Marx’s assertion about religion was also applicable to the religious tradition of India and Tibet (Hinduism and Buddhism). Through the centuries (millennia), those religions have stressed inner tranquility far, far more than social action.
In recent decades, there has been a new type of Buddhism, often referred to as engaged Buddhism (or sometimes socially-engaged Buddhism). This movement is particularly linked to the Vietnamese Thien (Zen) Buddhist monk Thich Nhat Hanh. But it is, clearly, a new form of Buddhism.
To a limited degree, the Dalai Lama has been linked with engaged Buddhism. But I did not get that impression from his public talk in D.C. on July 9 or from his essay titled “A Human Approach to World Peace” about which I wrote in my previous posting.
In fact, it seems that the Dalai Lama’s emphasis was much too individualistic, and his stress on inner happiness (regardless of the outward circumstances) was the kind of viewpoint that Marx was referring to when he called religion “the opium of the people.”
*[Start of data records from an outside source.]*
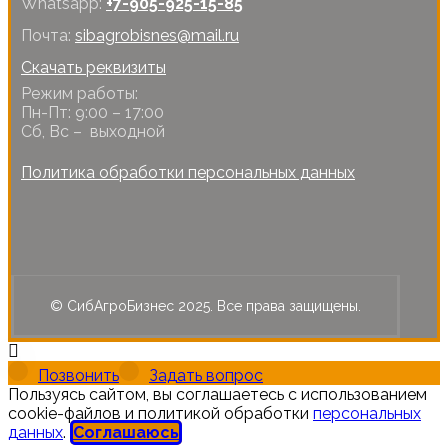
Whatsapp:
+7-905-925-15-85
Почта:
sibagrobisnes@mail.ru
Скачать реквизиты
Режим работы:
Пн-Пт: 9:00 – 17:00
Сб, Вс – выходной
Политика обработки персональных данных
© СибАгроБизнес 2025. Все права защищены.
Позвонить
Задать вопрос
Пользуясь сайтом, вы соглашаетесь с использованием
cookie-файлов и политикой обработки
персональных
данных
.
Соглашаюсь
The emphasis on the individual and inner peace was long a feature of popular Christianity, to be sure. That was seen, for example, in Billy Graham’s Peace with God: The Secret Happiness (1953).
Perhaps that “fault” is even greater in Tibetan Buddhism, however. Meditation is its foundational practice. (The same is true for traditional Zen.) But here is the problem: meditation can be, and often is, an escape from the larger world rather than preparation for active engagement in seeking to solve the problems of society now.
There needs to be a two-way movement, such as Elizabeth O’Connor articulated well in her seminal book Journey Inward, Journey Outward (1968). Meditation or other means of cultivating the “inner” life, emphasis on what now is often called spirituality, is of great importance. But the “journey outward” is equally important.
Many Christians, doubtlessly, have not adequately implemented that needed two-way movement. But in his recent public talks as well in his previous essays, the Dalai Lama has not adequately dealt with the “nitty-gritty” of engagement with the problems of society either.
It is well and good for the Tibetan Buddhist leader to declare that “we must generate a good and kind heart, for without this, we can achieve neither universal happiness nor lasting world peace.” But to emphasize the development of a compassionate heart without a challenge to engage in societal change is, perhaps, to foster a mentality that proves largely to be “opium” for contemporary people.